EXERCISE BRIEF
Retype each record shown below, leaving every character as it is.

WORKING DATA
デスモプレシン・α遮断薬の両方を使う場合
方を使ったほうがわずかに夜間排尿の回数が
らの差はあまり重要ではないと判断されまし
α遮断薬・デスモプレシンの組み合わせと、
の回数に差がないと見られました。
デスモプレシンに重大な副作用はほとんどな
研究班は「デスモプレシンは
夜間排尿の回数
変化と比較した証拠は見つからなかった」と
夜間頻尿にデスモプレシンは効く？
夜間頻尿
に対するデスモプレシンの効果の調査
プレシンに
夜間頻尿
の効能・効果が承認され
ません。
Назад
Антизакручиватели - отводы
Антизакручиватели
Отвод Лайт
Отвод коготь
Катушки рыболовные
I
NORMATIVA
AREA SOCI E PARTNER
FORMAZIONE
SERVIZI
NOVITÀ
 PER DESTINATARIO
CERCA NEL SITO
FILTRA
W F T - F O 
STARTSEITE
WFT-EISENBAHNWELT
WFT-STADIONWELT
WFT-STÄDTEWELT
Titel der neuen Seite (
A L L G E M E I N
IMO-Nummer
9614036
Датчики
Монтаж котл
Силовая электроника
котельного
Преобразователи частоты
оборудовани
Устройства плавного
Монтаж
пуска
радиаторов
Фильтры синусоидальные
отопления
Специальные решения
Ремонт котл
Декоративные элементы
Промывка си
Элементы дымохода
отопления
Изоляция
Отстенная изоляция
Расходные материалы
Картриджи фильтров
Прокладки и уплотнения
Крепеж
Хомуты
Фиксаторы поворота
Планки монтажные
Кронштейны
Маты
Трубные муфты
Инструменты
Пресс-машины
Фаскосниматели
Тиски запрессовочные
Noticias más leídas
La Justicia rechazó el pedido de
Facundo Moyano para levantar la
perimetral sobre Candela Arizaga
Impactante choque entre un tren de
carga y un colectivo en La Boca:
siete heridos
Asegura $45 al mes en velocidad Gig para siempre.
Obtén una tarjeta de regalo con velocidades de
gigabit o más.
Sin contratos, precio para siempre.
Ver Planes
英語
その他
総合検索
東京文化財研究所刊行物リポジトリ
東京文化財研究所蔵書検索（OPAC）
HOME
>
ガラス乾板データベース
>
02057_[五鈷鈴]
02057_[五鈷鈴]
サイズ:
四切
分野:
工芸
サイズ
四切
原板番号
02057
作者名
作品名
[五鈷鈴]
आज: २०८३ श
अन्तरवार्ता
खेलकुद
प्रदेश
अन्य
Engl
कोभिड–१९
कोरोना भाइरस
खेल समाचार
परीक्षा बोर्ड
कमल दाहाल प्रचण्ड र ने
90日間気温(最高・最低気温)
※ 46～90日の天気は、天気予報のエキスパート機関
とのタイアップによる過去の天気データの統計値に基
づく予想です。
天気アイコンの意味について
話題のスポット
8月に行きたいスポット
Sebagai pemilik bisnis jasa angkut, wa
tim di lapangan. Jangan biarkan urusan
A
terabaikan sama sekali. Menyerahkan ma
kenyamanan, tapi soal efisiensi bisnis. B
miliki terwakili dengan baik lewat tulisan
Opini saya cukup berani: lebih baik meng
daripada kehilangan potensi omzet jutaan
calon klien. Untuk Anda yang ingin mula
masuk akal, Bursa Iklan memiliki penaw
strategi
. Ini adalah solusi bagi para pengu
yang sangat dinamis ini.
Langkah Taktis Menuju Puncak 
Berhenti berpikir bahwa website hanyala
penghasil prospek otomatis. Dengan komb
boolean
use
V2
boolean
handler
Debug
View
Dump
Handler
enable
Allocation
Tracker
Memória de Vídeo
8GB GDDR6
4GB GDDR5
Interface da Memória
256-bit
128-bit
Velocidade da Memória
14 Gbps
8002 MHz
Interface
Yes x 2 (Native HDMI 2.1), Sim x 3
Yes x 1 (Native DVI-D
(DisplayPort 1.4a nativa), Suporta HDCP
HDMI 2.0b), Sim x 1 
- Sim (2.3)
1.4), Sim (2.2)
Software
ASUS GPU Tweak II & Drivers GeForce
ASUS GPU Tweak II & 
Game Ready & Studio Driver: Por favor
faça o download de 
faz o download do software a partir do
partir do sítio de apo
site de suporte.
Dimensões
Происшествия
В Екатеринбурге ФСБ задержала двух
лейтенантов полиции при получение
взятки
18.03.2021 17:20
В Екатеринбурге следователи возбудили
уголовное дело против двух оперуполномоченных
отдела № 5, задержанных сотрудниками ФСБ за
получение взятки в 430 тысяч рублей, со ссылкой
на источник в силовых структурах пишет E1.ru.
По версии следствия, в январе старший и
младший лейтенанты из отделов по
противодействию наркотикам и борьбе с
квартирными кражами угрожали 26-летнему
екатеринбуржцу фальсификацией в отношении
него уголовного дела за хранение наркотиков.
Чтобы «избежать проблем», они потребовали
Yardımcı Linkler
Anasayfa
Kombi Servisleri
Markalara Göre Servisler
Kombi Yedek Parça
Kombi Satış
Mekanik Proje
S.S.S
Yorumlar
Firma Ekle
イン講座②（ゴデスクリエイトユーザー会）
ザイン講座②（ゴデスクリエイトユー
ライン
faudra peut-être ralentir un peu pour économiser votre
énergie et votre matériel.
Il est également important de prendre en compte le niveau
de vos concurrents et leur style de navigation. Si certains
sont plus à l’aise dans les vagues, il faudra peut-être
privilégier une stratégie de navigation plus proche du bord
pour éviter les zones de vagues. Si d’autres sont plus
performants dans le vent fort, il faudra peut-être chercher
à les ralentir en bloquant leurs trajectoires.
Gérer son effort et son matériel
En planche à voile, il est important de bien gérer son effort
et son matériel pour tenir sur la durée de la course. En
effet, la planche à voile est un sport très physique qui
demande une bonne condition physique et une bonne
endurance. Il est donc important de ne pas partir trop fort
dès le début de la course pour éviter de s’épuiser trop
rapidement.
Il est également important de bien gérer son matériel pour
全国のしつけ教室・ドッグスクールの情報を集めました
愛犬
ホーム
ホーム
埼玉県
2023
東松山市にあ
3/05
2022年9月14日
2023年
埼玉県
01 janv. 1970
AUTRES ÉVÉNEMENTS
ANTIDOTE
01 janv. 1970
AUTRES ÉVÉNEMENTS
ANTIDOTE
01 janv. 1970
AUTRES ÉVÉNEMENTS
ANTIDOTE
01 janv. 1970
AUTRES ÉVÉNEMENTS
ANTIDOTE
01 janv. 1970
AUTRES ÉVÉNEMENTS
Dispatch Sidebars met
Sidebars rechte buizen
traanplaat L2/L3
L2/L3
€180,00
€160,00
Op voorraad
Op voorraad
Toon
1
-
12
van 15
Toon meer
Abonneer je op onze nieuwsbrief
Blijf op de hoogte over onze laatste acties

SOLUTION FOR THIS TASK
デスモプレシン・α遮断薬の両方を使う場合
方を使ったほうがわずかに夜間排尿の回数が
らの差はあまり重要ではないと判断されまし
α遮断薬・デスモプレシンの組み合わせと、
の回数に差がないと見られました。
デスモプレシンに重大な副作用はほとんどな
研究班は「デスモプレシンは
夜間排尿の回数
変化と比較した証拠は見つからなかった」と
夜間頻尿にデスモプレシンは効く？
夜間頻尿
に対するデスモプレシンの効果の調査
プレシンに
夜間頻尿
の効能・効果が承認され
ません。
Назад
Антизакручиватели - отводы
Антизакручиватели
Отвод Лайт
Отвод коготь
Катушки рыболовные
I
NORMATIVA
AREA SOCI E PARTNER
FORMAZIONE
SERVIZI
NOVITÀ
 PER DESTINATARIO
CERCA NEL SITO
FILTRA
W F T - F O 
STARTSEITE
WFT-EISENBAHNWELT
WFT-STADIONWELT
WFT-STÄDTEWELT
Titel der neuen Seite (
A L L G E M E I N
IMO-Nummer
9614036
Датчики
Монтаж котл
Силовая электроника
котельного
Преобразователи частоты
оборудовани
Устройства плавного
Монтаж
пуска
радиаторов
Фильтры синусоидальные
отопления
Специальные решения
Ремонт котл
Декоративные элементы
Промывка си
Элементы дымохода
отопления
Изоляция
Отстенная изоляция
Расходные материалы
Картриджи фильтров
Прокладки и уплотнения
Крепеж
Хомуты
Фиксаторы поворота
Планки монтажные
Кронштейны
Маты
Трубные муфты
Инструменты
Пресс-машины
Фаскосниматели
Тиски запрессовочные
Noticias más leídas
La Justicia rechazó el pedido de
Facundo Moyano para levantar la
perimetral sobre Candela Arizaga
Impactante choque entre un tren de
carga y un colectivo en La Boca:
siete heridos
Asegura $45 al mes en velocidad Gig para siempre.
Obtén una tarjeta de regalo con velocidades de
gigabit o más.
Sin contratos, precio para siempre.
Ver Planes
英語
その他
総合検索
東京文化財研究所刊行物リポジトリ
東京文化財研究所蔵書検索（OPAC）
HOME
>
ガラス乾板データベース
>
02057_[五鈷鈴]
02057_[五鈷鈴]
サイズ:
四切
分野:
工芸
サイズ
四切
原板番号
02057
作者名
作品名
[五鈷鈴]
आज: २०८३ श
अन्तरवार्ता
खेलकुद
प्रदेश
अन्य
Engl
कोभिड–१९
कोरोना भाइरस
खेल समाचार
परीक्षा बोर्ड
कमल दाहाल प्रचण्ड र ने
90日間気温(最高・最低気温)
※ 46～90日の天気は、天気予報のエキスパート機関
とのタイアップによる過去の天気データの統計値に基
づく予想です。
天気アイコンの意味について
話題のスポット
8月に行きたいスポット
Sebagai pemilik bisnis jasa angkut, wa
tim di lapangan. Jangan biarkan urusan
A
terabaikan sama sekali. Menyerahkan ma
kenyamanan, tapi soal efisiensi bisnis. B
miliki terwakili dengan baik lewat tulisan
Opini saya cukup berani: lebih baik meng
daripada kehilangan potensi omzet jutaan
calon klien. Untuk Anda yang ingin mula
masuk akal, Bursa Iklan memiliki penaw
strategi
. Ini adalah solusi bagi para pengu
yang sangat dinamis ini.
Langkah Taktis Menuju Puncak 
Berhenti berpikir bahwa website hanyala
penghasil prospek otomatis. Dengan komb
boolean
use
V2
boolean
handler
Debug
View
Dump
Handler
enable
Allocation
Tracker
Memória de Vídeo
8GB GDDR6
4GB GDDR5
Interface da Memória
256-bit
128-bit
Velocidade da Memória
14 Gbps
8002 MHz
Interface
Yes x 2 (Native HDMI 2.1), Sim x 3
Yes x 1 (Native DVI-D
(DisplayPort 1.4a nativa), Suporta HDCP
HDMI 2.0b), Sim x 1 
- Sim (2.3)
1.4), Sim (2.2)
Software
ASUS GPU Tweak II & Drivers GeForce
ASUS GPU Tweak II & 
Game Ready & Studio Driver: Por favor
faça o download de 
faz o download do software a partir do
partir do sítio de apo
site de suporte.
Dimensões
Происшествия
В Екатеринбурге ФСБ задержала двух
лейтенантов полиции при получение
взятки
18.03.2021 17:20
В Екатеринбурге следователи возбудили
уголовное дело против двух оперуполномоченных
отдела № 5, задержанных сотрудниками ФСБ за
получение взятки в 430 тысяч рублей, со ссылкой
на источник в силовых структурах пишет E1.ru.
По версии следствия, в январе старший и
младший лейтенанты из отделов по
противодействию наркотикам и борьбе с
квартирными кражами угрожали 26-летнему
екатеринбуржцу фальсификацией в отношении
него уголовного дела за хранение наркотиков.
Чтобы «избежать проблем», они потребовали
Yardımcı Linkler
Anasayfa
Kombi Servisleri
Markalara Göre Servisler
Kombi Yedek Parça
Kombi Satış
Mekanik Proje
S.S.S
Yorumlar
Firma Ekle
イン講座②（ゴデスクリエイトユーザー会）
ザイン講座②（ゴデスクリエイトユー
ライン
faudra peut-être ralentir un peu pour économiser votre
énergie et votre matériel.
Il est également important de prendre en compte le niveau
de vos concurrents et leur style de navigation. Si certains
sont plus à l’aise dans les vagues, il faudra peut-être
privilégier une stratégie de navigation plus proche du bord
pour éviter les zones de vagues. Si d’autres sont plus
performants dans le vent fort, il faudra peut-être chercher
à les ralentir en bloquant leurs trajectoires.
Gérer son effort et son matériel
En planche à voile, il est important de bien gérer son effort
et son matériel pour tenir sur la durée de la course. En
effet, la planche à voile est un sport très physique qui
demande une bonne condition physique et une bonne
endurance. Il est donc important de ne pas partir trop fort
dès le début de la course pour éviter de s’épuiser trop
rapidement.
Il est également important de bien gérer son matériel pour
全国のしつけ教室・ドッグスクールの情報を集めました
愛犬
ホーム
ホーム
埼玉県
2023
東松山市にあ
3/05
2022年9月14日
2023年
埼玉県
01 janv. 1970
AUTRES ÉVÉNEMENTS
ANTIDOTE
01 janv. 1970
AUTRES ÉVÉNEMENTS
ANTIDOTE
01 janv. 1970
AUTRES ÉVÉNEMENTS
ANTIDOTE
01 janv. 1970
AUTRES ÉVÉNEMENTS
ANTIDOTE
01 janv. 1970
AUTRES ÉVÉNEMENTS
Dispatch Sidebars met
Sidebars rechte buizen
traanplaat L2/L3
L2/L3
€180,00
€160,00
Op voorraad
Op voorraad
Toon
1
-
12
van 15
Toon meer
Abonneer je op onze nieuwsbrief
Blijf op de hoogte over onze laatste acties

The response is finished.